Soffio di glicine e Valle dei Templi. E consigli a gogo

Nel giardino dietro casa è tornato il glicine. Compagnia primaverile di pochi giorni, segnale di vita, soffio delicato, aveva un senso diverso quando i gracchi erano bambini. Allora glielo facevo vedere: hai visto il glicine che è tornato?, era come insegnargli la vita. Ora lo guardo e ne provo tenerezza soprattutto per i ricordi che libera in un secondo. Come il sole che tramonta alle otto. Sembra che lo faccia d’improvviso e invece c’è dietro una lunga marcia attraverso le settimane. Un po’ come le nostre conquiste. Un esame, un concorso, la vittoria in un referendum (ricordi lontani), il successo di un libro, la nascita di un giornale. Si manifestano d’incanto, si legano a un giorno di allegria collettiva. Dietro, in genere, sta la vita scalata con le mani. E davanti pure.

Visto che sono in vena di saggezze da tinello (che altro è un computer aperto?), vi do alcuni consigli. Il più urgente, per amici e parenti e possibili estimatori, è di verificare bene gli annunci delle mie presenze in questa o quella città. Ieri sera per esempio ero dato a Bastia (Corsica, mica sverze) con tanto di foto sui giornali.

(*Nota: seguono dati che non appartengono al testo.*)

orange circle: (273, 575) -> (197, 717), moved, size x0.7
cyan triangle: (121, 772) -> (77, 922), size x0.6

Giuro che non ne ho mai saputo niente e l’ ho dovuto dire a chi chiamava per incontrarsi “visto che stasera sei qui in Corsica”. Quale agenzia avrà mai spacciato la mia partecipazione a degli organizzatori? Quale politico? Il bello è che il fenomeno pare diffondersi. Più volte vengo rimproverato per non essermi fatto vivo almeno con una telefonata, visto che sono andato in quella città della Calabria o in quel paese della bassa padana. Sapete che succede? Che gli organizzatori mi mettono nei manifesti a mia insaputa o malgrado abbia detto loro che non posso. Poi dicono che ho avuto un impegno urgente. Loro hanno qualche persona in più nel pubblico e io ci faccio la figura del cialtrone. Ecco: sappiate che per farmi saltare un impegno concordato ci vogliono le cannonate.

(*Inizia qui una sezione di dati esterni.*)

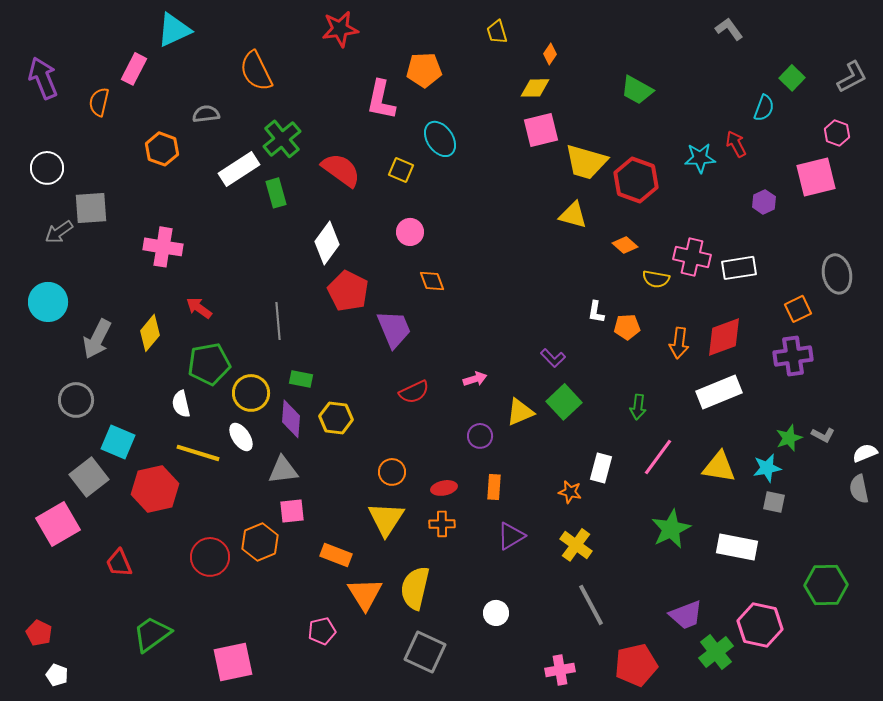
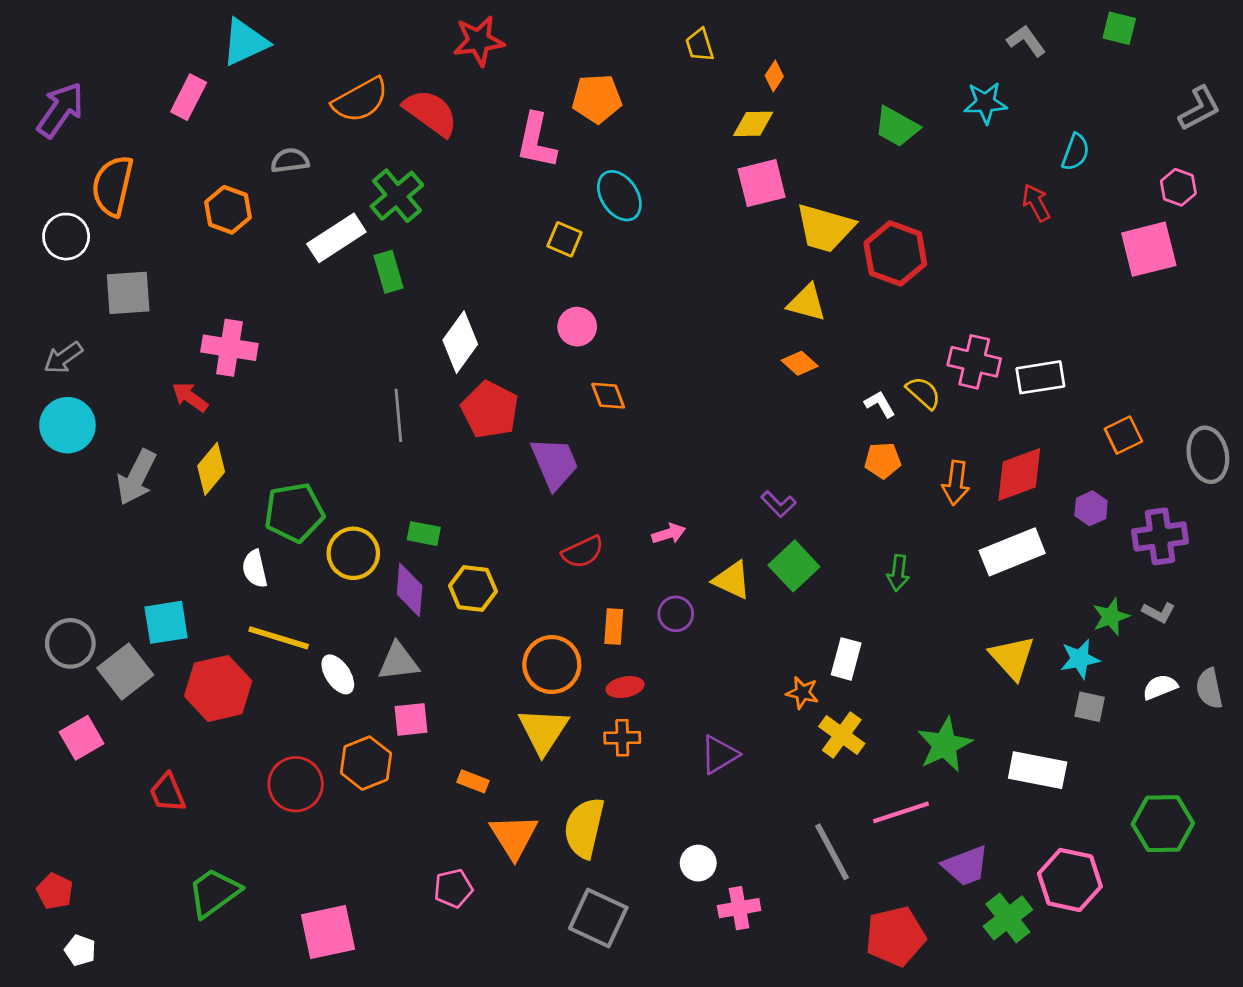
orange semicircle: (256, 71) -> (360, 100), turned -93
purple arrow: (43, 78) -> (60, 110), turned 57
green square: (792, 78) -> (1119, 28), moved, turned -30
orange semicircle: (99, 102) -> (113, 186), moved, size x1.5
cyan star: (700, 158) -> (985, 103), moved
red semicircle: (341, 170) -> (431, 113), moved
purple hexagon: (764, 202) -> (1091, 508), moved
gray arrow: (59, 232) -> (63, 358), moved
orange diamond: (625, 245) -> (800, 363), moved
gray ellipse: (837, 274) -> (1208, 455), moved
yellow semicircle: (656, 279) -> (923, 393), turned -148
red arrow: (199, 308) -> (190, 397), moved
white L-shape: (596, 312) -> (880, 404), moved, turned 140
gray line: (278, 321) -> (398, 415), moved
purple cross: (793, 356) -> (1160, 536), moved
gray circle: (76, 400) -> (70, 643), moved
yellow triangle: (520, 412) -> (732, 580), turned 48
white ellipse: (241, 437) -> (338, 674), moved
cyan square: (118, 442) -> (166, 622), turned -32
white semicircle: (865, 453) -> (1160, 687), moved
pink line: (658, 457) -> (901, 812), moved, turned 36
yellow triangle: (719, 467) -> (1012, 657), turned 39
orange circle: (392, 472) -> (552, 665), size x1.5
orange rectangle: (494, 487) -> (614, 627), moved
pink square: (58, 524) -> (82, 738), size x0.7
yellow cross: (576, 545) -> (842, 735), moved
orange rectangle: (336, 555) -> (473, 781), size x0.7
pink cross: (560, 670) -> (739, 908), moved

Altro consiglio va a giovanotti e giovanottine e chi li frequenta con più dimestichezza. Ai primi: ragazzi, ma quei jeans sotto la linea del sedere pensate davvero che attizzino le voglie di qualcuna? sembrate dei peter pan diseredati, poveri testimonial di una comicità involontaria. E alle seconde: ma pensate davvero che quelle chewingum masticate mentre parlate vi facciano apparire più disinvolte? Ahimé, che cosa non può la convergenza estetico-culturale… Per fortuna che spesso è solo questione esteriore, a quell’età forma e sostanza ancora si dissociano. Ed è per questo, in fondo, che do il consiglio non richiesto.

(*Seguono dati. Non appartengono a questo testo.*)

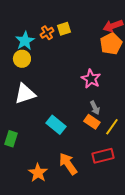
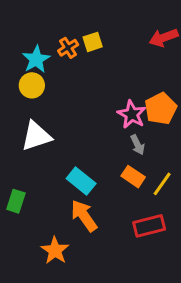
orange pentagon: (111, 44) -> (161, 109), moved
gray arrow: (95, 108) -> (138, 145), moved
orange arrow: (68, 164) -> (84, 216), moved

Un imperativo (e non un consiglio) è invece il seguente: nessuno mi chiami mai “caro”!!! Se si vuole, “Nando” o “caro Nando”; e non mi dispiace nemmeno, lo ammetto, “caro professore”. Ma “caro” e basta no! E’ un trendy insopportabile, è la versione salottiera dell’”attenzionare”. Io non voglio finire nelle mode linguistiche. Magari come l’”amò” o l’”amore” via sms delle olgettine. Oh…

Infine, notizia squisita. Ieri mattina ho compiuto una delle più grandi esperienze mentali, emotive che siano date a essere umano: una passeggiata mattutina nella Valle dei Templi, dove non ero mai stato, sotto un cielo azzurro di Sicilia che era uno spettacolo. Grande fu quella terra. E grandi i ragazzini del liceo di Canicattì che ho poi incontrato. Di loro, e dei bei ragazzi di Catania e Palermo, dico nell’articolo qui accanto. Ma non ho detto che la professoressa che mi ha invitato a Canicattì è parente di quel sacripante di Lillo. Felicissimo (lui) di sapere che sia pure per mezz’ora ero passato per il centro del mondo: Racalmuto, suo luogo natio.